The Good Body - review

Over the weekend I did blissfully next to nothing, other than sleeping and eating. It was grand. I also read a play called "The Good Body" by Eve Ensler, who you may have heard of because she wrote a little something called "The Vagina Monologues". (Which is, in my opinion, fully worthy of all the hype it recieves. If you have not read or seen it, you should.)
The play found a way to make me feel good about myself, if only in knowing that even Eve Ensler, famous feminist playwrite and activist, also has body image issues she just can't shake.
Unfortunately, I was hoping for something a little more powerful.
She explores the issue by travelling the world, and writing monologues as everyone from Helen Gurley Brown to an African villager.
Ensler suggests that most women in the world are more obsessed with their often distorted perception of one small part of their body than they are with any other aspect of their lives. For that matter, they are more fixated on that one body part than they are on world hunger, peace, or homelessness. They are more fixated on that one body part than they are on acheiving health, happiness or success. If they could have one wish, regardless of age, nationality, race, sex, economic class or social standing, it is to lose weight.
We fixate on our stomaches, our boobs, our legs, our noses. If we choose to mutilate ourselves and "fix" this perfectly functional body part to make it more how we'd imagine we'd like it to be, we then fixate on a new part of our bodies to dislike. We inundate ourselves with images of "good" bodies, and then punish ourselves for not looking like that, even though our concious minds are fully aware that those images are faked and 'shopped to look the way they do. Even the most radical feminist of us self-punishes this way.

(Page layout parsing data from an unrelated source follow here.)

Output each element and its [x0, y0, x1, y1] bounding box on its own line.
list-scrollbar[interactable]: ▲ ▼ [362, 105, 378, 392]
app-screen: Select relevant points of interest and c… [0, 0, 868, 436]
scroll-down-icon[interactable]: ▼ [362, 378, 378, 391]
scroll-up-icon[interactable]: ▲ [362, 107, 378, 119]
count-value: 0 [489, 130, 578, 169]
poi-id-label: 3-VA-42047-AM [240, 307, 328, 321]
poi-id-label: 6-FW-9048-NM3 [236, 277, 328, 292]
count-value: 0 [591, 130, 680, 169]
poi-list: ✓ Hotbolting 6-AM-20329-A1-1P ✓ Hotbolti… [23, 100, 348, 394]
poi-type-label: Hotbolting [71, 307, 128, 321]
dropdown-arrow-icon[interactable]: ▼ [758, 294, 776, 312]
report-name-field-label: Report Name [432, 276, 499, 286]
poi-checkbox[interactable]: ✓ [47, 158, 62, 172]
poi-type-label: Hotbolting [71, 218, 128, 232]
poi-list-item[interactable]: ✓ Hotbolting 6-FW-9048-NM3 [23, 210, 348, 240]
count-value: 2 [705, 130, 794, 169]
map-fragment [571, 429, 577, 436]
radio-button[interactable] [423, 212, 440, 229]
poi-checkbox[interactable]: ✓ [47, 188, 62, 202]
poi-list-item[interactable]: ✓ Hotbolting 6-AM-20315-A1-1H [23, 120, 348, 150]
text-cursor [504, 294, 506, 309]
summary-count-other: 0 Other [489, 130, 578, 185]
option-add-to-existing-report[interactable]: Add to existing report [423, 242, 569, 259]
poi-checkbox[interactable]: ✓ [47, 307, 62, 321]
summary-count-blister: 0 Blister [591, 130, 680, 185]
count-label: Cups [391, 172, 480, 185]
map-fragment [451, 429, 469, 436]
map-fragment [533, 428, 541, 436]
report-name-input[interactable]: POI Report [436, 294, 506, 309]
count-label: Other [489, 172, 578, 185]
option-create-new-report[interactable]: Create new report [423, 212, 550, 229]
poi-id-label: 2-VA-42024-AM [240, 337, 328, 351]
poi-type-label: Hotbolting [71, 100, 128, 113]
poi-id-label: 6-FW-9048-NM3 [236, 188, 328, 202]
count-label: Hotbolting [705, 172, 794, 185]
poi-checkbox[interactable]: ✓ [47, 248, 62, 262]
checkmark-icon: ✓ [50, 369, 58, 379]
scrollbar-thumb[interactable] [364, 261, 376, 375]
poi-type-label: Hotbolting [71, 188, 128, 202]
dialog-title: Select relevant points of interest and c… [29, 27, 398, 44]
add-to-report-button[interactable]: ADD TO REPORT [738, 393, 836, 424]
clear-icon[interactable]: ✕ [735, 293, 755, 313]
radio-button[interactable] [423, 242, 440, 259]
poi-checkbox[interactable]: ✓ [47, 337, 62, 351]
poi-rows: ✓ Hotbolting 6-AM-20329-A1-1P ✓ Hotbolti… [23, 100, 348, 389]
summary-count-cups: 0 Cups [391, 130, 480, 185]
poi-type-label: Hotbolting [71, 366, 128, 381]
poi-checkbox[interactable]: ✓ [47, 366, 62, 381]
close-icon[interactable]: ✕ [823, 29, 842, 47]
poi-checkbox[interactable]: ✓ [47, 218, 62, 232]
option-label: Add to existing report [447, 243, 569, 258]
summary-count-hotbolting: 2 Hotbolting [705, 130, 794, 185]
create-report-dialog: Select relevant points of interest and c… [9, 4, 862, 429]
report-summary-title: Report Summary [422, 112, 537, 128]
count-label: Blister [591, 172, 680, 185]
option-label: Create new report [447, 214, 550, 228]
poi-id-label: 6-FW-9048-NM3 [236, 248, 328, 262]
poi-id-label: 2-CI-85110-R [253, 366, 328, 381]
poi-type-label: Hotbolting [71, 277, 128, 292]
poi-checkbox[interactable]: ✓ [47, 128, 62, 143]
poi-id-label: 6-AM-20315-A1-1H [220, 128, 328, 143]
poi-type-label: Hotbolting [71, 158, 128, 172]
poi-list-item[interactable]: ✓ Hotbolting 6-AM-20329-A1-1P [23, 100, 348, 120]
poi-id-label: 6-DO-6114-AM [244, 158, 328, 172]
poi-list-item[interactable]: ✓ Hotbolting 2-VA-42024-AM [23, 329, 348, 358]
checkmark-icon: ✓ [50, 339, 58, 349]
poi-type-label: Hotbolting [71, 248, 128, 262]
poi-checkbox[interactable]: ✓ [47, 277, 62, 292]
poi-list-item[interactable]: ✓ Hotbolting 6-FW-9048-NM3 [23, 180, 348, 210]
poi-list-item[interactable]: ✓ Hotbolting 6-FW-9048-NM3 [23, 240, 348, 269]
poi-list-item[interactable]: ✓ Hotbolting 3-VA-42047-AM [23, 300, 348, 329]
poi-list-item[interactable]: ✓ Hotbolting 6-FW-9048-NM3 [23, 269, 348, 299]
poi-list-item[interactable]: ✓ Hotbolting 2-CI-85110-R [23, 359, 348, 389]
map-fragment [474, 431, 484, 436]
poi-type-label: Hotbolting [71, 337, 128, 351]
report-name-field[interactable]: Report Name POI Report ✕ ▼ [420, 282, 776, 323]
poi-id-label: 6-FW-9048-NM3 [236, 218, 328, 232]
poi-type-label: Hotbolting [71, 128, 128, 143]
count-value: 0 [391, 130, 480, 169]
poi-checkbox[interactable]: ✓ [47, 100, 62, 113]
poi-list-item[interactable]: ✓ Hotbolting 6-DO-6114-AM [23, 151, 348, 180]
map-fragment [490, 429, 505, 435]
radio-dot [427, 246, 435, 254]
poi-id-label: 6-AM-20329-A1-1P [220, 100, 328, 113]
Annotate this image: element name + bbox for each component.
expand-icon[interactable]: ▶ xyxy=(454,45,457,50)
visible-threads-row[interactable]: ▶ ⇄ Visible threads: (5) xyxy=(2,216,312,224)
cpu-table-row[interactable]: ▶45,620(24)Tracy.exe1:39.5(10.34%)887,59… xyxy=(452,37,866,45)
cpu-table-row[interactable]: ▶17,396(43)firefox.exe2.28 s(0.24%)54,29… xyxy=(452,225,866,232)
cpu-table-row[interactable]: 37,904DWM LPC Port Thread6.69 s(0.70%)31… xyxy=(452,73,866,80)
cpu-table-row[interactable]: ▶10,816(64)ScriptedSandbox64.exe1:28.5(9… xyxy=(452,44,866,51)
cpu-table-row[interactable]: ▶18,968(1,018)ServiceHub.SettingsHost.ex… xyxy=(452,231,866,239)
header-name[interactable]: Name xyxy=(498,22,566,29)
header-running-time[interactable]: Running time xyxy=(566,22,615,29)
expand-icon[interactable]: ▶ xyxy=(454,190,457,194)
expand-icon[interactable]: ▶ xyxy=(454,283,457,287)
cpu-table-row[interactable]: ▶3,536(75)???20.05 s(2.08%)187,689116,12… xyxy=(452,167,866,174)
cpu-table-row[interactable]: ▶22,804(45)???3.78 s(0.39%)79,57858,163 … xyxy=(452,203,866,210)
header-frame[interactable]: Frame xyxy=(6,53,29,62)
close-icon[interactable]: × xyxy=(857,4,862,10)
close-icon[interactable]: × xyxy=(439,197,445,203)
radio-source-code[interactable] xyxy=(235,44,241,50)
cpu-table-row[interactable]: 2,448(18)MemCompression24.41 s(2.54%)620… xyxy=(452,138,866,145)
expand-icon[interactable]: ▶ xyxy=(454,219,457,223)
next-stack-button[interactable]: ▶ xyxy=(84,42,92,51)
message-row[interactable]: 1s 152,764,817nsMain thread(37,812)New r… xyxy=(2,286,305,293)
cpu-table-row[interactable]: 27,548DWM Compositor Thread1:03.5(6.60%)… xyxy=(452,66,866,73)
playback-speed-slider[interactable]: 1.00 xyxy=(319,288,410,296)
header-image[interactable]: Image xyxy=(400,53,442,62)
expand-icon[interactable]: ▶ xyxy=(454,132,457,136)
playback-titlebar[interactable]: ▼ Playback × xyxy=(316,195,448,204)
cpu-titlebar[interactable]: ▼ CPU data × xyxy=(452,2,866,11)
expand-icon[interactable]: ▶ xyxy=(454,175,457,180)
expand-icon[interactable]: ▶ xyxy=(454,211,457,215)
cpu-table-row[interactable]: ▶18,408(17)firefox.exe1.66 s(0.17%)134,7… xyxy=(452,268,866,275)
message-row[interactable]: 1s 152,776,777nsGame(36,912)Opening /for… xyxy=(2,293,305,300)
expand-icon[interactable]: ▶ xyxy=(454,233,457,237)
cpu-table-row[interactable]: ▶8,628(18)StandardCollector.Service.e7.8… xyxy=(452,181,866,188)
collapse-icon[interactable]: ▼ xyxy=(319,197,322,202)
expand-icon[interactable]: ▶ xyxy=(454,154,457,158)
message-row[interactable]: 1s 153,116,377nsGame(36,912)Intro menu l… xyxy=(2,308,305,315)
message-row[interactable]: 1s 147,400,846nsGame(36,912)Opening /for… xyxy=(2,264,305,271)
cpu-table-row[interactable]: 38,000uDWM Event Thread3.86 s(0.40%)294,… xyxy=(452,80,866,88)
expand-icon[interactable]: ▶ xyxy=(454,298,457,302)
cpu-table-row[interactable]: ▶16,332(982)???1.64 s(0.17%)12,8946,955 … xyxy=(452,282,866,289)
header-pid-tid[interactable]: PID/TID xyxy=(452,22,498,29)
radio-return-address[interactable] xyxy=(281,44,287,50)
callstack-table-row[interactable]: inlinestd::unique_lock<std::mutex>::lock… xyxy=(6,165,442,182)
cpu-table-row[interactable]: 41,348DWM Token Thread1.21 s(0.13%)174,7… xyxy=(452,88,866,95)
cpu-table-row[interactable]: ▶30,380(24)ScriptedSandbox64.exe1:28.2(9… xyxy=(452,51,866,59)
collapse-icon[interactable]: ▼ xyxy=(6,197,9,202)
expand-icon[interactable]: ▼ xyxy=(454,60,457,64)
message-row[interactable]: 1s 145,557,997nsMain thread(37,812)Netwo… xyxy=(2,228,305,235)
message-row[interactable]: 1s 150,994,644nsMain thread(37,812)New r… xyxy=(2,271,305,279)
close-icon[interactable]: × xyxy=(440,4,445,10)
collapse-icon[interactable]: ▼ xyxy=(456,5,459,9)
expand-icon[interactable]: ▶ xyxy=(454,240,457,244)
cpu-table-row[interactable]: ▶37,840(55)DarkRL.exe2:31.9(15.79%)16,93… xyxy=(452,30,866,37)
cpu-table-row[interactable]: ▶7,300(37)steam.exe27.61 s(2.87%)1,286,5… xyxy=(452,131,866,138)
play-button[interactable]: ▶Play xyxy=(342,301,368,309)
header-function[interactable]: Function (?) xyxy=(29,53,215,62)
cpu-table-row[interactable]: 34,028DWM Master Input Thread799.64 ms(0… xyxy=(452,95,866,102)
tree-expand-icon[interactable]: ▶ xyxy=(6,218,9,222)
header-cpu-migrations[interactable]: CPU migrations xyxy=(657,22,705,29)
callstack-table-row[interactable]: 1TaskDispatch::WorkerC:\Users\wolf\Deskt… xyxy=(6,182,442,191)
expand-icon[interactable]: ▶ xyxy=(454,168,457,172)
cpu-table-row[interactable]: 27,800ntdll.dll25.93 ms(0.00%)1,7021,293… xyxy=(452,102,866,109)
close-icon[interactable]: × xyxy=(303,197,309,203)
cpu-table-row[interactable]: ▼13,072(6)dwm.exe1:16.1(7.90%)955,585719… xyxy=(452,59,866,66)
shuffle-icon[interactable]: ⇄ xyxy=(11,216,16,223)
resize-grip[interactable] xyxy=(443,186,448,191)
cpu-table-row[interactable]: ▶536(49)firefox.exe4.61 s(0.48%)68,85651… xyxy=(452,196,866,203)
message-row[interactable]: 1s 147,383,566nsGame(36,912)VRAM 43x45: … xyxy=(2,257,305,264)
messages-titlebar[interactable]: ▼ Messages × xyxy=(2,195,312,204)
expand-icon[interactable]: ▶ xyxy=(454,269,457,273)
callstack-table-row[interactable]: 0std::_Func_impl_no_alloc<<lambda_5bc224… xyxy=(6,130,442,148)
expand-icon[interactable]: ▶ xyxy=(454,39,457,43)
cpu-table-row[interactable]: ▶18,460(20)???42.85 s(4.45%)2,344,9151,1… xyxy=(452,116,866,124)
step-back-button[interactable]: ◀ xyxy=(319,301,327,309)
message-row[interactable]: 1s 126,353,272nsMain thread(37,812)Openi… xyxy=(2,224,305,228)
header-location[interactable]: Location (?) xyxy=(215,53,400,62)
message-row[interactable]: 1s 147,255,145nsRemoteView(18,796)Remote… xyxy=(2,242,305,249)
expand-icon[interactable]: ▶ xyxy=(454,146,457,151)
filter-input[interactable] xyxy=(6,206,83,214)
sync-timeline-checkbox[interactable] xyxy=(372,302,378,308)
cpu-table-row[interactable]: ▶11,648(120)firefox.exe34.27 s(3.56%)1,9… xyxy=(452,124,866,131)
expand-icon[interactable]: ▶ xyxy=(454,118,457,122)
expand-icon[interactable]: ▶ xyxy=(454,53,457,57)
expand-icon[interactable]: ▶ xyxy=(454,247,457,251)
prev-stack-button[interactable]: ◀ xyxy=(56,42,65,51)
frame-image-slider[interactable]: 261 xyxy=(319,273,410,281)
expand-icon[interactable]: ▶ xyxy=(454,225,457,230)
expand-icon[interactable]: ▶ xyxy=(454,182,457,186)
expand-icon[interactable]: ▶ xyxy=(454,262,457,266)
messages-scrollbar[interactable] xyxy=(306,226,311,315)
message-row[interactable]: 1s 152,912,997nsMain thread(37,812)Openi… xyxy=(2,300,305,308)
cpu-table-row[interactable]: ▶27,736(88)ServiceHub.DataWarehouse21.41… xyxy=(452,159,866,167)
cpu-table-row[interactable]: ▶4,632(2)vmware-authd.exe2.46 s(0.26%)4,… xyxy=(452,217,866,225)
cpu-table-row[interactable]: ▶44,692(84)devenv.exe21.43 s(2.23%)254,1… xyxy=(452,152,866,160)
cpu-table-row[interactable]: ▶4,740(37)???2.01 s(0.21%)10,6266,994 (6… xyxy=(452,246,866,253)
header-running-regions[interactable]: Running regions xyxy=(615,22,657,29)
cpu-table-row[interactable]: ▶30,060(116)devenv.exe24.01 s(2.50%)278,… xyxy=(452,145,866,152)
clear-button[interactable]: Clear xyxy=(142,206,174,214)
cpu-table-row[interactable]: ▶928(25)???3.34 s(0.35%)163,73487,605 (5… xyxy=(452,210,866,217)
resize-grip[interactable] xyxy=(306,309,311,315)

No wonder we aren't leading corporations and political parties as often as we should. We're too busy dieting.
In the preface Eve writes, "...when one out of three women in the world will be beaten or raped in her lifetime, why write a play about my stomach?" Eve then answers herself, "...because my stomach is one thing I feel I have control over, or maybe because I have hoped that my stomach is something I could get control over."
Control. Women are obsessed with control. Maybe it is because we have felt out of control for so many generations. A lack of choice makes you feel controlled. We are obsessed with controling our food. Our bodies. Eating disorders are the worst side of this, extreme dieting the middle of the road, diet soda the everyday. It is distorted that we believe we are in control by doing this. Then we wish for greater self-control. More discipline. If only.

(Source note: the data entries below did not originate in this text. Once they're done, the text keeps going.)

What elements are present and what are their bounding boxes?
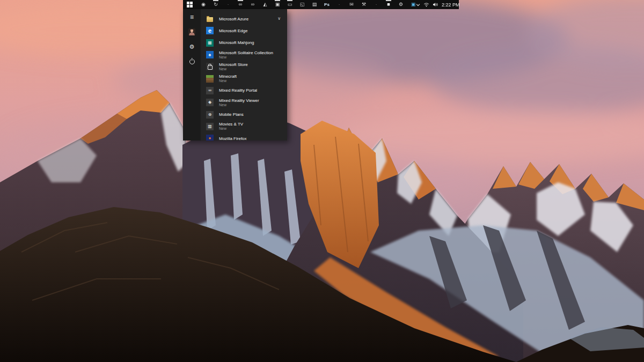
overflow-dot-icon[interactable]: · [374,0,379,9]
volume-icon[interactable] [433,0,438,9]
windows-logo-icon [187,2,193,8]
user-avatar[interactable] [188,28,195,35]
refresh-circle-icon[interactable]: ↻ [213,0,218,9]
app-microsoft-mahjong[interactable]: ▦ Microsoft Mahjong [206,37,287,49]
app-movies-and-tv[interactable]: ▥ Movies & TV New [206,121,287,132]
shield-icon[interactable]: ◉ [201,0,206,9]
app-label: Minecraft [219,74,237,79]
app-new-badge: New [219,103,259,107]
infinity-app-icon[interactable]: ∞ [238,0,243,9]
menu-expand-button[interactable]: ≡ [188,13,196,21]
app-microsoft-store[interactable]: Microsoft Store New [206,61,287,72]
app-label: Microsoft Solitaire Collection [219,50,273,55]
white-square-app-icon[interactable]: ■ [386,0,391,9]
app-label: Microsoft Edge [219,28,247,33]
app-new-badge: New [219,127,243,131]
power-button[interactable] [188,58,196,65]
desktop-wallpaper[interactable] [0,0,644,362]
app-texts: Mixed Reality Viewer New [219,98,259,107]
app-tile-icon [206,75,214,83]
app-mixed-reality-viewer[interactable]: ◈ Mixed Reality Viewer New [206,97,287,108]
app-texts: Mixed Reality Portal [219,88,257,93]
app-texts: Minecraft New [219,74,237,83]
app-tile-icon: ∞ [206,87,214,94]
app-new-badge: New [219,79,237,83]
app-microsoft-edge[interactable]: e Microsoft Edge [206,25,287,36]
blue-tile-app-icon[interactable]: ▣ [411,0,416,9]
app-label: Microsoft Mahjong [219,40,254,45]
winlogo-pane [190,2,193,4]
window-app-icon[interactable]: ▭ [287,0,292,9]
app-tile-icon [206,63,214,70]
app-tile-icon: ● [206,135,214,141]
app-microsoft-azure[interactable]: Microsoft Azure ∨ [206,13,287,25]
app-tile-icon: ⊕ [206,111,214,119]
taskbar-pinned-apps: ◉ ↻ · ∞ ∞ ◭ ▣ ▭ [201,0,416,9]
app-new-badge: New [219,55,273,60]
overflow-dot-icon[interactable]: · [336,0,342,9]
wifi-icon[interactable] [423,0,429,9]
app-texts: Mobile Plans [219,112,244,117]
app-texts: Microsoft Solitaire Collection New [219,50,273,60]
tray-chevron-icon[interactable] [416,0,420,9]
app-label: Microsoft Azure [219,17,248,21]
app-tile-icon: ♠ [206,51,214,58]
app-minecraft[interactable]: Minecraft New [206,72,287,84]
start-menu-app-list: Microsoft Azure ∨ e Microsoft Edge [201,9,287,141]
winlogo-pane [187,5,189,8]
app-mixed-reality-portal[interactable]: ∞ Mixed Reality Portal [206,85,287,97]
wallpaper-art [0,0,644,362]
app-texts: Microsoft Edge [219,28,247,33]
app-texts: Microsoft Mahjong [219,40,254,45]
app-label: Mozilla Firefox [219,136,247,141]
app-label: Microsoft Store [219,62,248,67]
app-new-badge: New [219,67,248,71]
taskbar-left-group: ◉ ↻ · ∞ ∞ ◭ ▣ ▭ [186,0,416,9]
app-label: Movies & TV [219,122,243,127]
mail-icon[interactable]: ✉ [349,0,354,9]
app-label: Mixed Reality Portal [219,88,257,93]
infinity-app2-icon[interactable]: ∞ [250,0,255,9]
app-tile-icon: e [206,27,214,34]
clock[interactable]: 2:22 PM [442,2,460,8]
overflow-dot-icon[interactable]: · [225,0,231,9]
settings-button[interactable]: ⚙ [188,43,196,50]
desktop: ◉ ↻ · ∞ ∞ ◭ ▣ ▭ [0,0,644,362]
start-menu: ≡ ⚙ Microsoft Azure ∨ [183,9,287,141]
app-texts: Microsoft Store New [219,62,248,71]
app-tile-icon [206,15,214,23]
app-microsoft-solitaire-collection[interactable]: ♠ Microsoft Solitaire Collection New [206,49,287,61]
app-tile-icon: ◈ [206,99,214,106]
app-label: Mobile Plans [219,112,244,117]
system-tray: 2:22 PM [416,0,460,9]
taskbar: ◉ ↻ · ∞ ∞ ◭ ▣ ▭ [183,0,459,9]
notes-app-icon[interactable]: ▣ [275,0,280,9]
start-menu-rail: ≡ ⚙ [183,9,201,141]
start-button[interactable] [186,0,194,9]
app-label: Mixed Reality Viewer [219,98,259,103]
app-tile-icon: ▦ [206,39,214,47]
winlogo-pane [190,5,193,8]
screen-share-icon[interactable]: ◱ [299,0,305,9]
app-tile-icon: ▥ [206,123,214,130]
gear-icon[interactable]: ⚙ [398,0,404,9]
ink-bottle-icon[interactable]: ◭ [262,0,268,9]
app-texts: Mozilla Firefox [219,136,247,141]
app-mobile-plans[interactable]: ⊕ Mobile Plans [206,108,287,120]
document-app-icon[interactable]: ▤ [312,0,317,9]
wrench-icon[interactable]: ⚒ [361,0,367,9]
app-texts: Movies & TV New [219,122,243,131]
photoshop-icon[interactable]: Ps [324,0,330,9]
winlogo-pane [187,2,189,4]
app-mozilla-firefox[interactable]: ● Mozilla Firefox [206,132,287,141]
expand-group-chevron-icon: ∨ [277,17,281,21]
app-texts: Microsoft Azure [219,17,248,21]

We've been told we're equals, but perhaps because this isn't really true, and we don't have enough control over any other aspect of our lives, we obsess over the wrong things - things that don't need controlling. Our bodies are fine as they were made.
The play will help you to feel idiotic for wasting any of your precious mental resources on such a dalliance. It does it as well as the Beauty Myth, which is similar in message, though stronger in delivery.
It helps to comisserate with other women, to feel a part of something, to relate. Where the play falls flat is in the stereotypes - the "skinny bitch" makes a few to many appearances while the negative self talk gets tiring and a bit depressing. The author never resolves this and never finds a way out; "'s what I think I've learned so far: In order to be good, I've got to be a smiling psychopath, deprived of pretzels, deeply involved with a Nazi trainer, fortunately numb from the botulinism, white vanilla fat sucked out with rods, and my pussy tightened."

Certainly cathartic, the play would be enjoyable to see in order to have the feelings of a shared experience. Standing alone, it is missing any reasonable solutions for overcoming the very problems it highlights.